_Description of the task:_
Copy out exactly the lines spanning the line with "Телефонный разговор с Королём Ио" to the line with "Цьогоріч п’ять підземних переходів у Києві", inclusive, from the data underneath, with no pictures.

_Record extracts:_
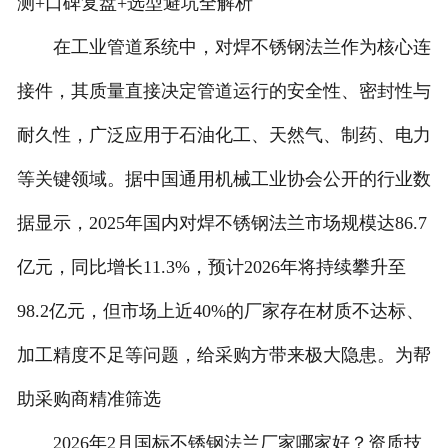
测+口碑复盘+选型避坑全解析
在工业管道系统中，对焊不锈钢法兰作为核心连
接件，其质量直接决定管道运行的安全性、密封性与
耐久性，广泛应用于石油化工、天然气、制药、电力
等关键领域。据中国通用机械工业协会公开的行业数
据显示，2025年国内对焊不锈钢法兰市场规模达86.7
亿元，同比增长11.3%，预计2026年将持续攀升至
98.2亿元，但市场上近40%的厂家存在材质不达标、
加工精度不足等问题，给采购方带来极大隐患。为帮
助采购商精准筛选
2026年2月国标不锈钢法兰厂家哪家好？资质技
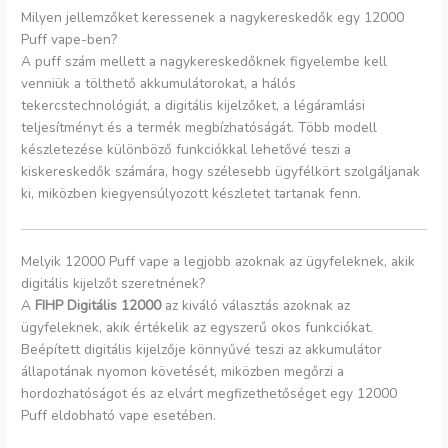
Milyen jellemzőket keressenek a nagykereskedők egy 12000
Puff vape-ben?
A puff szám mellett a nagykereskedőknek figyelembe kell
venniük a tölthető akkumulátorokat, a hálós
tekercstechnológiát, a digitális kijelzőket, a légáramlási
teljesítményt és a termék megbízhatóságát. Több modell
készletezése különböző funkciókkal lehetővé teszi a
kiskereskedők számára, hogy szélesebb ügyfélkört szolgáljanak
ki, miközben kiegyensúlyozott készletet tartanak fenn.
Melyik 12000 Puff vape a legjobb azoknak az ügyfeleknek, akik
digitális kijelzőt szeretnének?
A
FIHP Digitális 12000
az kiváló választás azoknak az
ügyfeleknek, akik értékelik az egyszerű okos funkciókat.
Beépített digitális kijelzője könnyűvé teszi az akkumulátor
állapotának nyomon követését, miközben megőrzi a
hordozhatóságot és az elvárt megfizethetőséget egy 12000
Puff eldobható vape esetében.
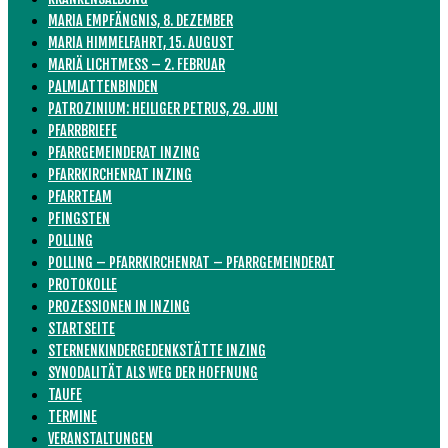
MARIA EMPFÄNGNIS, 8. DEZEMBER
MARIA HIMMELFAHRT, 15. AUGUST
MARIÄ LICHTMESS – 2. FEBRUAR
PALMLATTENBINDEN
PATROZINIUM: HEILIGER PETRUS, 29. JUNI
PFARRBRIEFE
PFARRGEMEINDERAT INZING
PFARRKIRCHENRAT INZING
PFARRTEAM
PFINGSTEN
POLLING
POLLING – PFARRKIRCHENRAT – PFARRGEMEINDERAT
PROTOKOLLE
PROZESSIONEN IN INZING
STARTSEITE
STERNENKINDERGEDENKSTÄTTE INZING
SYNODALITÄT ALS WEG DER HOFFNUNG
TAUFE
TERMINE
VERANSTALTUNGEN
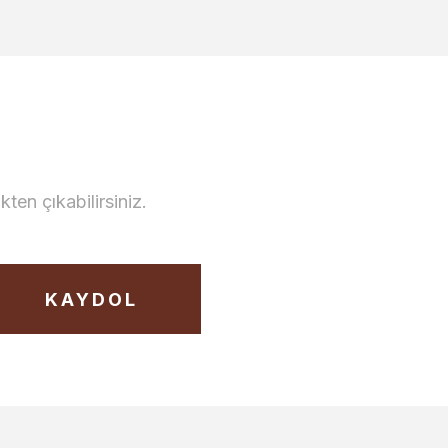
en çıkabilirsiniz.
KAYDOL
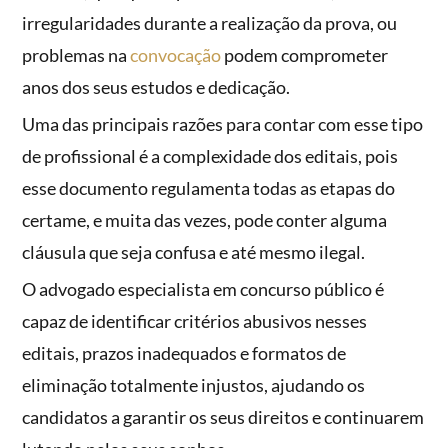
irregularidades durante a realização da prova, ou
problemas na
convocação
podem comprometer
anos dos seus estudos e dedicação.
Uma das principais razões para contar com esse tipo
de profissional é a complexidade dos editais, pois
esse documento regulamenta todas as etapas do
certame, e muita das vezes, pode conter alguma
cláusula que seja confusa e até mesmo ilegal.
O advogado especialista em concurso público é
capaz de identificar critérios abusivos nesses
editais, prazos inadequados e formatos de
eliminação totalmente injustos, ajudando os
candidatos a garantir os seus direitos e continuarem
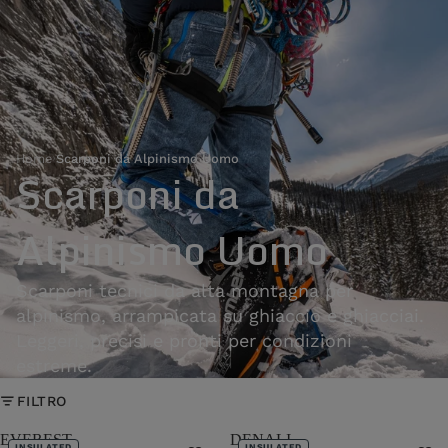
Home
›
Scarponi da Alpinismo Uomo
Scarponi da
Alpinismo Uomo
Scarponi tecnici da alta montagna per
alpinismo, arrampicata su ghiaccio e ghiacciai.
Leggeri, precisi e pronti per condizioni
estreme.
FILTRO
EVEREST
DENALI
INSULATED
INSULATED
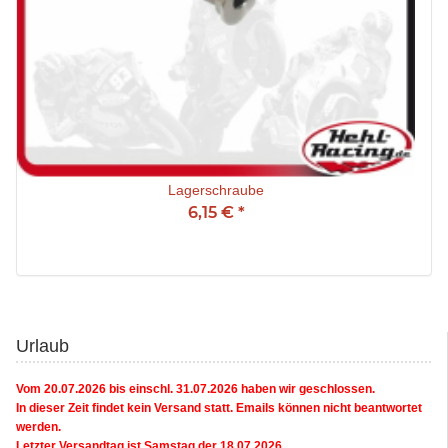
Lagerschraube
6,15 €
*
Urlaub
Vom 20.07.2026 bis einschl. 31.07.2026 haben wir geschlossen.
In dieser Zeit findet kein Versand statt. Emails können nicht beantwortet
werden.
Letzter Versandtag ist Samstag der 18.07.2026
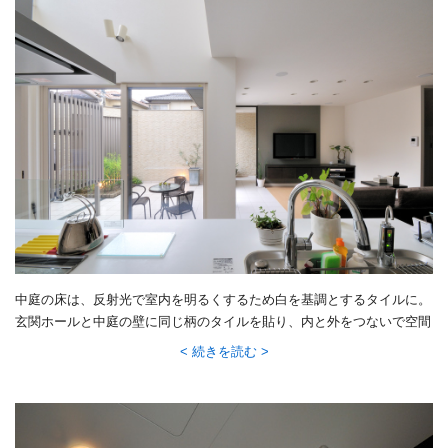
中庭の床は、反射光で室内を明るくするため白を基調とするタイルに。
玄関ホールと中庭の壁に同じ柄のタイルを貼り、内と外をつないで空間
の広さを演出しました。
続きを読む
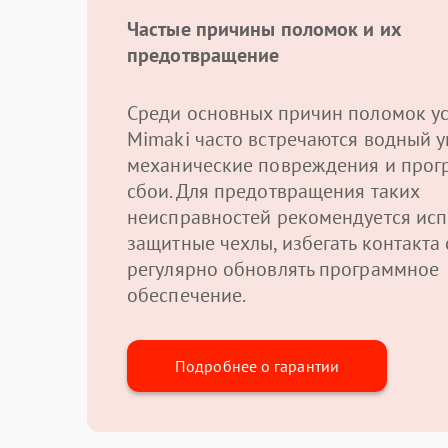
Частые причины поломок и их
предотвращение
Среди основных причин поломок ус
Mimaki часто встречаются водный у
механические повреждения и про
сбои. Для предотвращения таких
неисправностей рекомендуется исп
защитные чехлы, избегать контакта 
регулярно обновлять программное
обеспечение.
Подробнее о гарантии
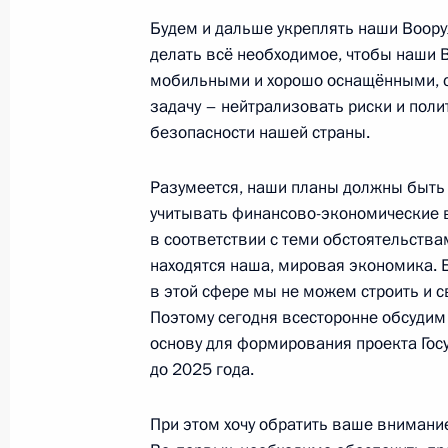
Будем и дальше укреплять наши Воор
делать всё необходимое, чтобы наши
14 января 2015 года, среда
мобильными и хорошо оснащёнными, 
задачу – нейтрализовать риски и поли
Владимир Путин встретится с През
безопасности нашей страны.
Мадуро
14 января 2015 года, 14:00
Разумеется, наши планы должны быть 
учитывать финансово-экономические в
в соответствии с теми обстоятельства
находятся наша, мировая экономика. 
Рабочая встреча с губернатором Т
в этой сфере мы не можем строить и с
Груздевым
Поэтому сегодня всесторонне обсудим
14 января 2015 года, 13:40
Москва, Кремль
основу для формирования проекта Го
до 2025 года.
При этом хочу обратить ваше внимани
Телефонный разговор с Королём Ио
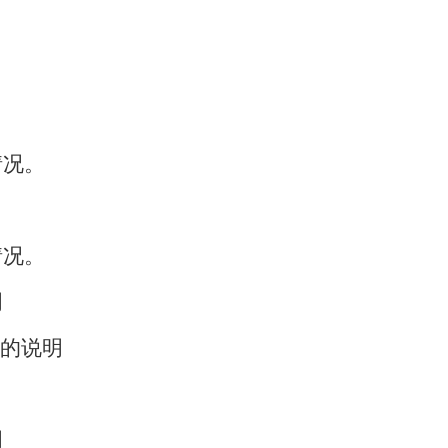
情况。
情况。
明
的说明
明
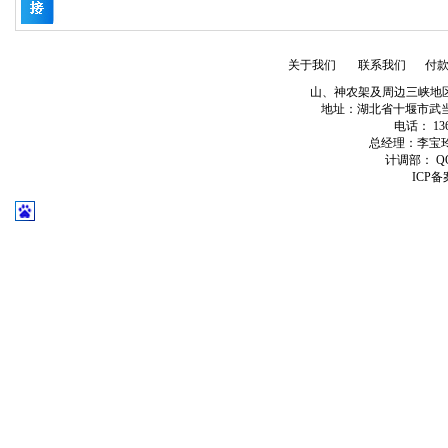
关于我们
联系我们
付
山、神农架及周边三峡地
地址：湖北省十堰市武当山经济
电话： 1363
总经理：李宝玲QQ:
计调部： QQ:
ICP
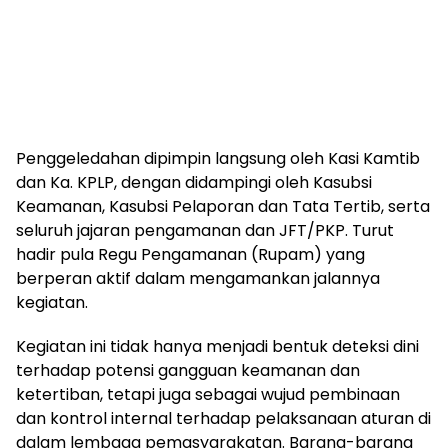
Penggeledahan dipimpin langsung oleh Kasi Kamtib
dan Ka. KPLP, dengan didampingi oleh Kasubsi
Keamanan, Kasubsi Pelaporan dan Tata Tertib, serta
seluruh jajaran pengamanan dan JFT/PKP. Turut
hadir pula Regu Pengamanan (Rupam) yang
berperan aktif dalam mengamankan jalannya
kegiatan.
Kegiatan ini tidak hanya menjadi bentuk deteksi dini
terhadap potensi gangguan keamanan dan
ketertiban, tetapi juga sebagai wujud pembinaan
dan kontrol internal terhadap pelaksanaan aturan di
dalam lembaga pemasyarakatan. Barang-barang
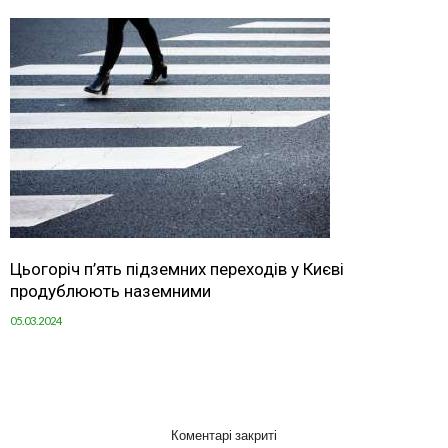
Цьогоріч п’ять підземних переходів у Києві
продублюють наземними
05.03.2024
Коментарі закриті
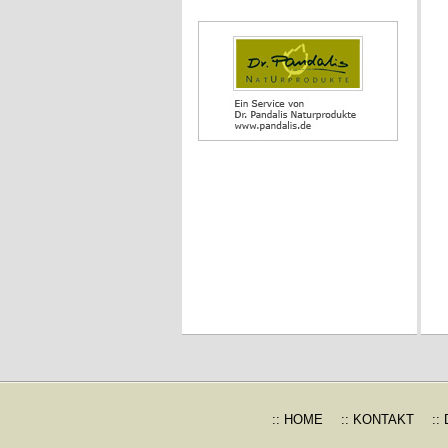
:: HOME
:: KONTAKT
::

_Reply:_
Телефонный разговор с Королём Ио
情况。
情况。
明
的说明
明
关于我们
联系我们
付
山、神农架及周边三峡地
地址：湖北省十堰市武当山经济
电话： 1363
总经理：李宝玲QQ:
计调部： QQ:
ICP
Penggeledahan dipimpin langsung oleh Kasi Kamtib
dan Ka. KPLP, dengan didampingi oleh Kasubsi
Keamanan, Kasubsi Pelaporan dan Tata Tertib, serta
seluruh jajaran pengamanan dan JFT/PKP. Turut
hadir pula Regu Pengamanan (Rupam) yang
berperan aktif dalam mengamankan jalannya
kegiatan.
Kegiatan ini tidak hanya menjadi bentuk deteksi dini
terhadap potensi gangguan keamanan dan
ketertiban, tetapi juga sebagai wujud pembinaan
dan kontrol internal terhadap pelaksanaan aturan di
dalam lembaga pemasyarakatan. Barang-barang
Цьогоріч п’ять підземних переходів у Києві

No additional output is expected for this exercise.